Heather heard them say:

“Oh, nasty surprise for Mrs Holmes when they get back from her Mum’s. Mind you, lucky escape. Good job they weren’t here tonight.”

But we are, thought Heather. Standing up shakily, she called out: “But we are here!” and heard some rubble move behind her, as if in answer.

Patrick picked up one of the small boulders and threw it after the men. As they turned to see where it had come from, he reached out and touched the electric light switch. The wires around it were exposed and as he touched them he felt the palm of his hand burn. But the light still worked, and shone through the ruined blackout curtain.

“My God, there is someone in there.” The two men rushed back, calling for aid as they went.

***

They rescued Heather quite easily, but took longer to get her Mother free. When they finally managed it, they were surprised to find her still breathing and she was rushed to the hospital, Heather holding her hand.
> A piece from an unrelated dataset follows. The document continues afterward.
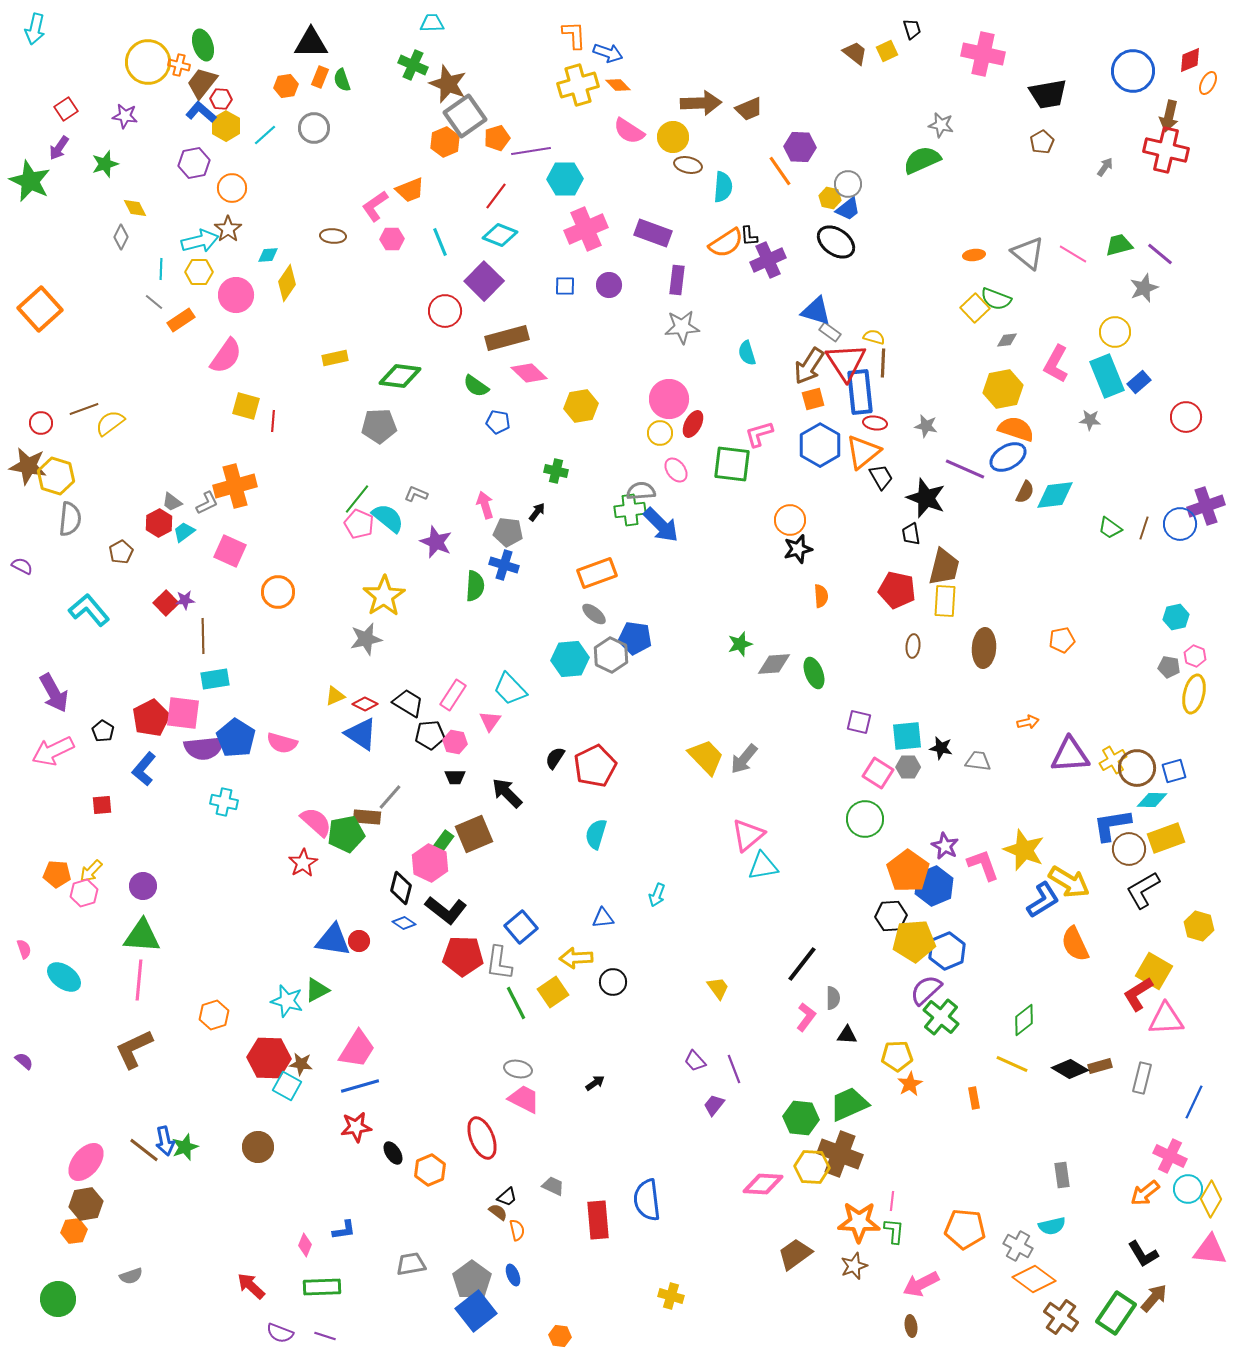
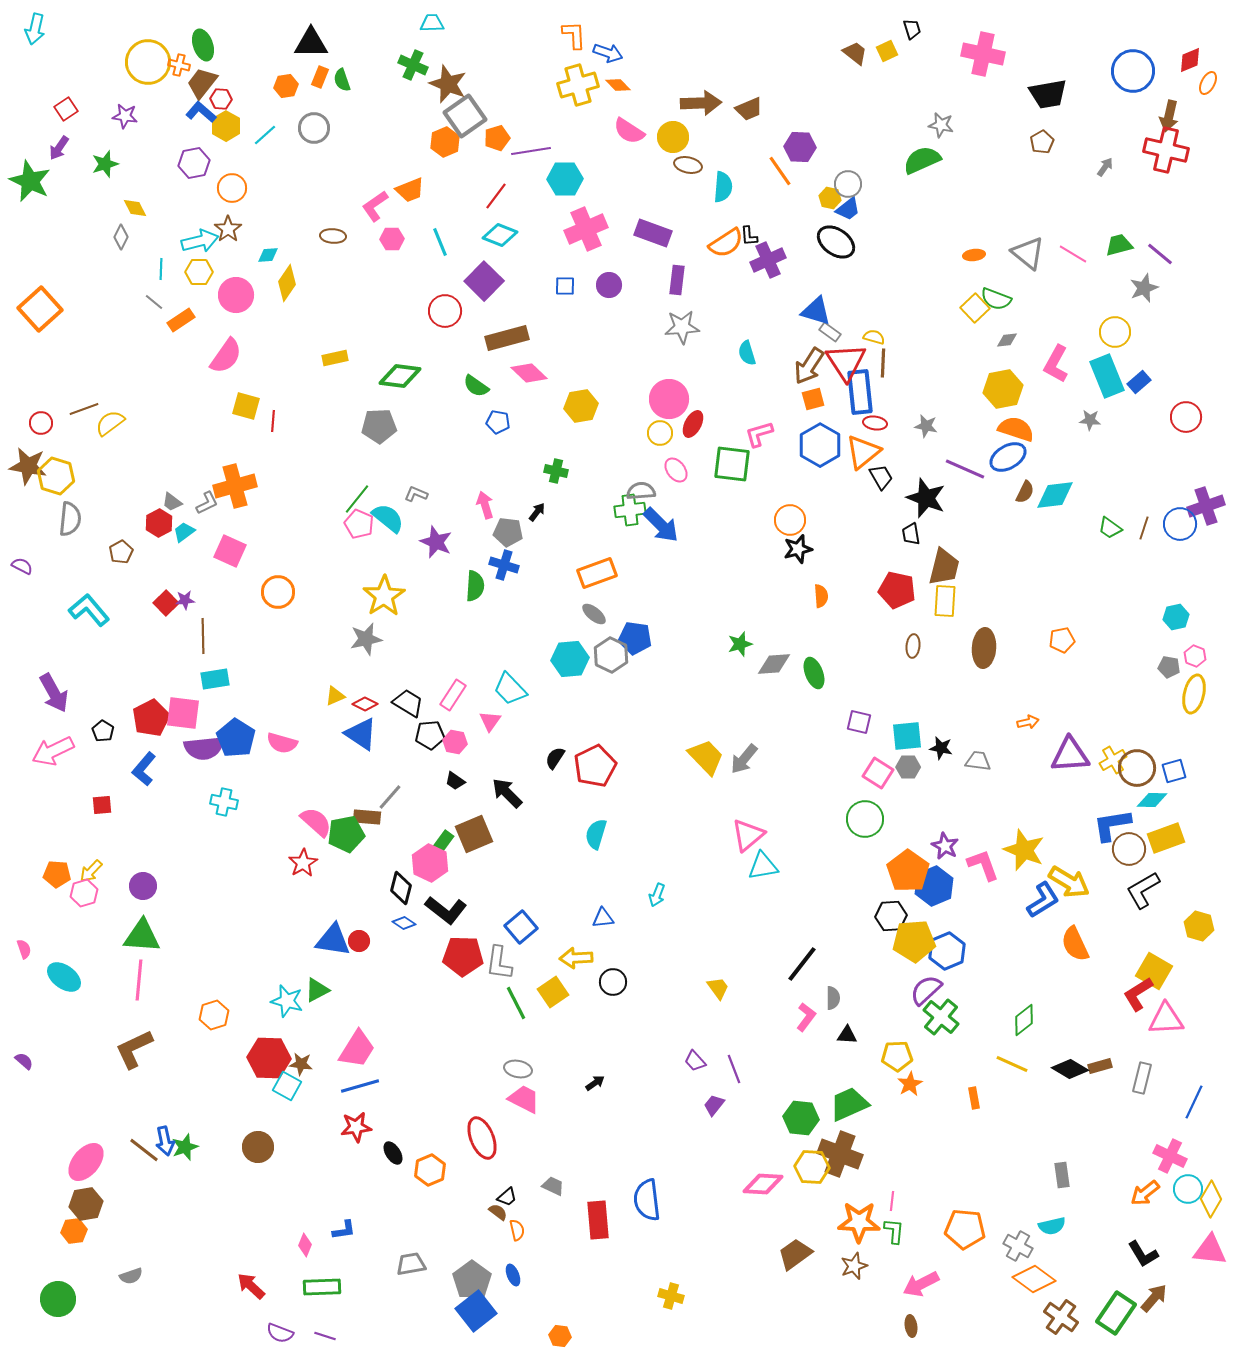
black trapezoid at (455, 777): moved 4 px down; rotated 35 degrees clockwise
In the ambulance, Maureen opened her eyes and smiled weakly at her daughter.

Heather asked: “Did Daddy help you to breathe through the dust, Mummy?”

Remembering the way his mouth had covered hers and how he had breathed for her, Maureen nodded. As the ambulance man looked benignly on, both Mother and daughter knew instinctively that they had a secret they would wordlessly share forever.

***

The sun illuminated the sweat box as it was thrown open. The guard prodded suspiciously with his rifle. No life there. Later, just before nightfall, under the eyes of their guards, his fellow prisoners buried the body in a rough grave. After they had stood together, in the quiet respect for their friend that could not be taken away from them, they returned to the shade of their makeshift huts.

“Poor bugger,” said his friend Jock, “and how the hell did he get that enormous burn on his hand?”

“Too late to ask him now,” replied Tony, “but it can’t have bothered him. I never saw anyone so obviously at peace. After all he’d been through. Defies reason, I
reckon.”

***

The mind and memories that were Patrick Holmes listened to them dispassionately from another place. His war was over. Now he could save his passion, and his loyalty, for watching over his girls. It was what he did best.